Mais l’essor de l’intelligence artificielle en entreprise soulève aussi des enjeux cruciaux en matière de souveraineté et de gouvernance. Workday revendique une approche proactive sur ces sujets. Tous les services IA sont opérés depuis des infrastructures européennes, avec plan de continuité localisé, et les clients disposent d’une capacité d’opt-out granulaire, service par service. « Nos clients peuvent activer ou désactiver chaque service d’IA, accéder aux sources de données utilisées, comprendre les délais de conservation et maîtriser leurs clés de chiffrement, y compris via un système KMS externe », a précisé le directeur général France, avant d’ajouter : « Je vous invite à challenger nos concurrents sur ce point. Nous pensons n’avoir rien à leur envier. »

La renaissance du SaaS par l’agentique

Sur le terrain organisationnel, Workday se montre prudent, mais lucide : l’intégration des agents dans les environnements de travail n’est pas sans impact sur les structures internes. Si l’éditeur exclut pour l’instant d’affecter des agents à des postes ou à des profils métiers comme on le ferait avec des salariés, il reconnaît la nécessité de penser leur rôle dans une logique de gouvernance partagée. « Ce n’est pas uniquement un sujet technique. Il faudra penser la cohabitation entre les agents et les collaborateurs comme un sujet métier et organisationnel », estime Hubert Cotté.
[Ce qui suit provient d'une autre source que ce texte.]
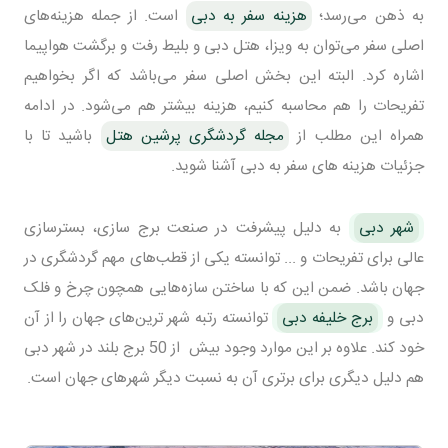
به ذهن می‌رسد؛
هزینه سفر به دبی
است. از جمله هزینه‌های
اصلی سفر می‌توان به ویزا، هتل دبی و بلیط رفت و برگشت هواپیما
اشاره کرد. البته این بخش اصلی سفر می‌باشد که اگر بخواهیم
تفریحات را هم محاسبه کنیم، هزینه بیشتر هم می‌شود. در ادامه
همراه این مطلب از
مجله گردشگری پرشین هتل
باشید تا با
جزئیات هزینه های سفر به دبی آشنا شوید.
شهر دبی
به دلیل پیشرفت در صنعت برج سازی، بسترسازی
عالی برای تفریحات و ... توانسته یکی از قطب‌های مهم گردشگری در
جهان باشد. ضمن این که با ساختن سازه‌هایی همچون چرخ و فلک
دبی و
برج خلیفه دبی
توانسته رتبه شهر ترین‌های جهان را از آن
خود کند. علاوه بر این موارد وجود بیش از 50 برج بلند در شهر دبی
هم دلیل دیگری برای برتری آن به نسبت دیگر شهرهای جهان است.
En toile de fond, c’est toute la logique du logiciel en tant que service qui se reconfigure. Loin de signer la fin du modèle SaaS, l’avènement de l’IA agentique pourrait en être la renaissance. « L’annonce de la mort du SaaS est prématurée. Ce que nous vivons, c’est une renaissance des systèmes de record (traduction littérale de l’anglais systems of record, qui désigne, dans le vocabulaire métier des systèmes d’information, les applications ou plateformes qui servent de référentiel principal pour les données critiques et officielles d’une organisation [NDLR]) enrichis par l’agentique, avec tout ce que cela suppose en termes de sécurité, de contexte, d’organisation », affirme le dirigeant.

Un modèle économique en attente de clarification

Enfin, la question du modèle économique reste en suspens. Jusqu’ici, la plupart des services IA n’ont pas été monétisés séparément, à l’exception de quelques fonctionnalités comme le recruteur Agile ou le contrat intelligent. Mais cette logique pourrait évoluer à mesure que les agents prennent en charge des tâches critiques à forte valeur ajoutée, notamment en finance. L’annonce d’une tarification différenciée est attendue à l’automne, à l’occasion des conférences Workday Rising aux États-Unis et en Europe.

En définitive, Workday se positionne au croisement de plusieurs dynamiques : la rationalisation des investissements numériques, la réinvention des fonctions support et l’industrialisation d’une IA utile, transparente et gouvernée. L’éditeur construit méthodiquement les briques d’une plateforme sur laquelle il pourrait bien devenir, dans les prochaines années, l’un des piliers de l’entreprise agentifiée.